Constant dryness in the mouth, what is the solution?
Dryness in the mouth is not an agreeable sensation and much less so if the condition becomes an illness. Effectively, there are illnesses related to lack of saliva, as is the case of the sicca-sicca disease and the Goujerot-Sjögren syndrome.
Goujerot-Sjögren syndrome mostly affects elderly women
The research regarding these uncommon illnesses began to be important in 1976 when new functions of the molecule ATP (adenine triphosphate) were discovered. In that year it was found that the ATP molecule and its derivative controlled a number of biological processes and, based on those results, research began on the relation between ATP and the secretion of saliva.
This research had both biological and medical interest, for example, in order to cure the above-mentioned ailments.
The sicca-sicca disease and the Goujerot-Sjögren syndrome are normally associated with the elderly and result in both a lack of saliva and a lack of tears.

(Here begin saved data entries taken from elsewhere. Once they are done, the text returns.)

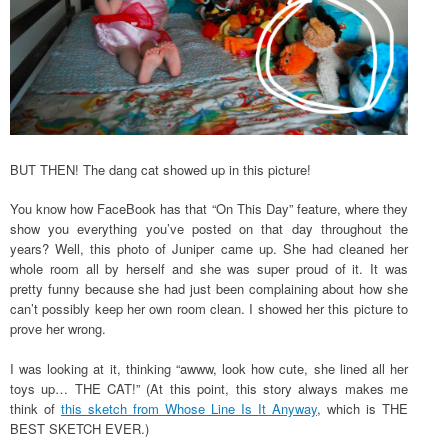
BUT THEN! The dang cat showed up in this picture!
You know how FaceBook has that “On This Day” feature, where they
show you everything you’ve posted on that day throughout the
years? Well, this photo of Juniper came up. She had cleaned her
whole room all by herself and she was super proud of it. It was
pretty funny because she had just been complaining about how she
can’t possibly keep her own room clean. I showed her this picture to
prove her wrong.
I was looking at it, thinking “awww, look how cute, she lined all her
toys up… THE CAT!” (At this point, this story always makes me
think of
this sketch from Whose Line Is It Anyway
, which is THE
BEST SKETCH EVER.)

The lack of saliva produces dryness of the mouth, difficulty in speaking and eating and, in the case of lack of tears, the patient may even become blind.
The importance of saliva
Saliva cleans and protects the mouth, the digestive tract and the stomach. It contains the proteases and other enzymes such as EFG (Epidermal Growth Factor). These enzymes help skin growth, thus curing the small wounds that food produces in both the digestive tract and the mouth.

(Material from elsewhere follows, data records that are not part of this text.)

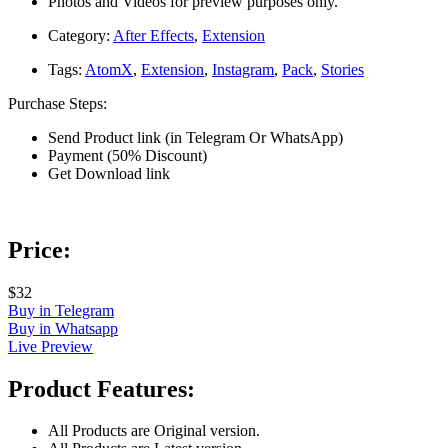
Photos and Videos for preview purposes only.
Category:
After Effects
,
Extension
Tags:
AtomX
,
Extension
,
Instagram
,
Pack
,
Stories
Purchase Steps:
Send Product link (in Telegram Or WhatsApp)
Payment (50% Discount)
Get Download link
Price:
$32
Buy in Telegram
Buy in Whatsapp
Live Preview
Product Features:
All Products are Original version.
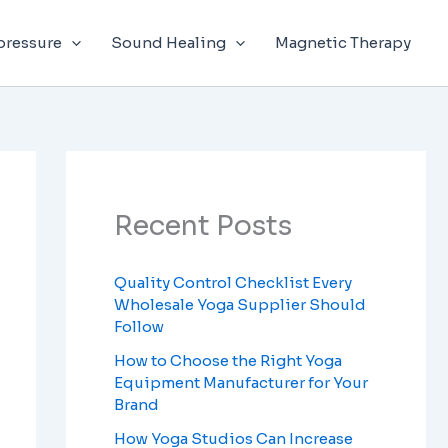
Facebook
Instagram
LinkedIn
YouTube
pressure
Sound Healing
Magnetic Therapy
Recent Posts
Quality Control Checklist Every
Wholesale Yoga Supplier Should
Follow
How to Choose the Right Yoga
Equipment Manufacturer for Your
Brand
How Yoga Studios Can Increase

Taking into account the importance of saliva, the research team at Leioa (University of the Basque Country) studied in principle the salivary glands, for example the gland located below the mandible. These glands, when the Goujerot-Sjögren syndrome is present, secrete a protein. These proteins, at the same time, produce an increase in the number of T-lymphocytes around the gland and this is soon completely surrounded by proteins and antibodies. The gland cannot produce saliva in this situation and so, little by little, it self-destructs; i.e., the Goujerot-Sjögren syndrome is an auto-immune illness.
It was precisely during these studies where it was seen that the ATP molecule and its receptors, the purinergic receptors, played an important role in the secretion of saliva. More specifically, it was seen that the ATP is generated on eating or at the beginning of digestion; i.e., when the salivary glands are excited.

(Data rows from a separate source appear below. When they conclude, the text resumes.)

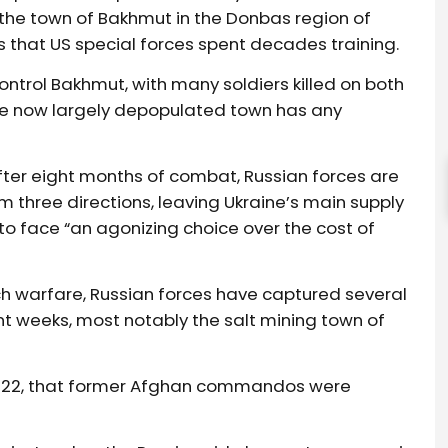
or the town of Bakhmut in the Donbas region of
 that US special forces spent decades training.
ontrol Bakhmut, with many soldiers killed on both
the now largely depopulated town has any
after eight months of combat, Russian forces are
m three directions, leaving Ukraine’s main supply
 to face “an agonizing choice over the cost of
ch warfare, Russian forces have captured several
t weeks, most notably the salt mining town of
l 2022, that former Afghan commandos were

The following step in the research was to characterise the ATP receptors and analyse the process followed by the chemical signals in the cells. In this way they discovered that, in illnesses associated with lack of saliva, the ATP was capable of opening the ducts which secrete the fluid. The same happens with the eye when tears are lacking, or in the trachea when fluids for cleaning it are lacking, and also with patients who have their bronchial tubes obstructed or in cystic fibrosis. Likewise, ATP has a positive effect on the blood platelets, thus avoiding possible thrombosis.
Thus, ATP and its derivatives promote the secretion of fluids and is a new field for medication for these illnesses. The newly-discovered functions of a little-studied molecule could be the solution for many patients.